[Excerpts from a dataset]

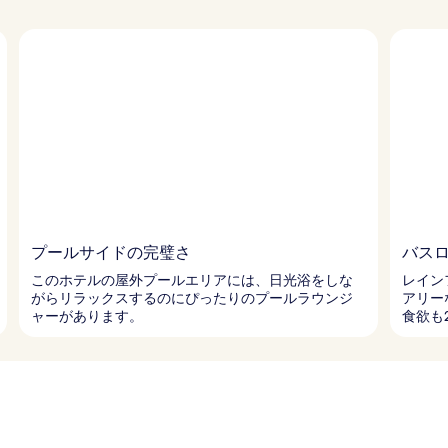
プールサイドの完璧さ
バス
このホテルの屋外プールエリアには、日光浴をしな
レイン
がらリラックスするのにぴったりのプールラウンジ
アリー
ャーがあります。
食欲も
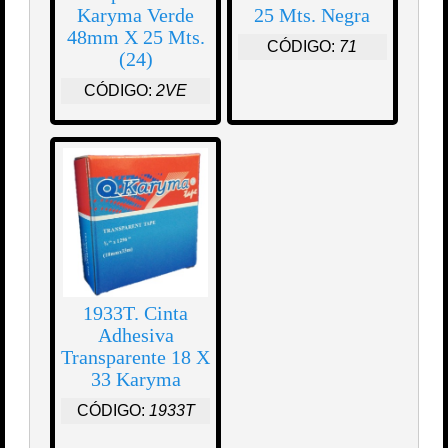
Karyma Verde
25 Mts. Negra
48mm X 25 Mts.
CÓDIGO:
71
(24)
CÓDIGO:
2VE
1933T. Cinta
Adhesiva
Transparente 18 X
33 Karyma
CÓDIGO:
1933T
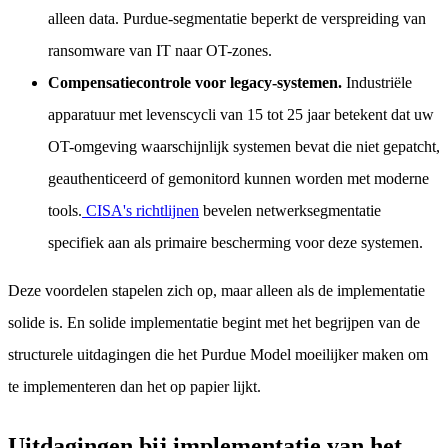
alleen data. Purdue-segmentatie beperkt de verspreiding van
ransomware van IT naar OT-zones.
Compensatiecontrole voor legacy-systemen.
Industriële
apparatuur met levenscycli van 15 tot 25 jaar betekent dat uw
OT-omgeving waarschijnlijk systemen bevat die niet gepatcht,
geauthenticeerd of gemonitord kunnen worden met moderne
tools.
CISA's richtlijnen
bevelen netwerksegmentatie
specifiek aan als primaire bescherming voor deze systemen.
Deze voordelen stapelen zich op, maar alleen als de implementatie
solide is. En solide implementatie begint met het begrijpen van de
structurele uitdagingen die het Purdue Model moeilijker maken om
te implementeren dan het op papier lijkt.
Uitdagingen bij implementatie van het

REQUIRED WORK -
The result is a copy of every line above where the word "alleen" shows up.

RESULT -
alleen data. Purdue-segmentatie beperkt de verspreiding van
Deze voordelen stapelen zich op, maar alleen als de implementatie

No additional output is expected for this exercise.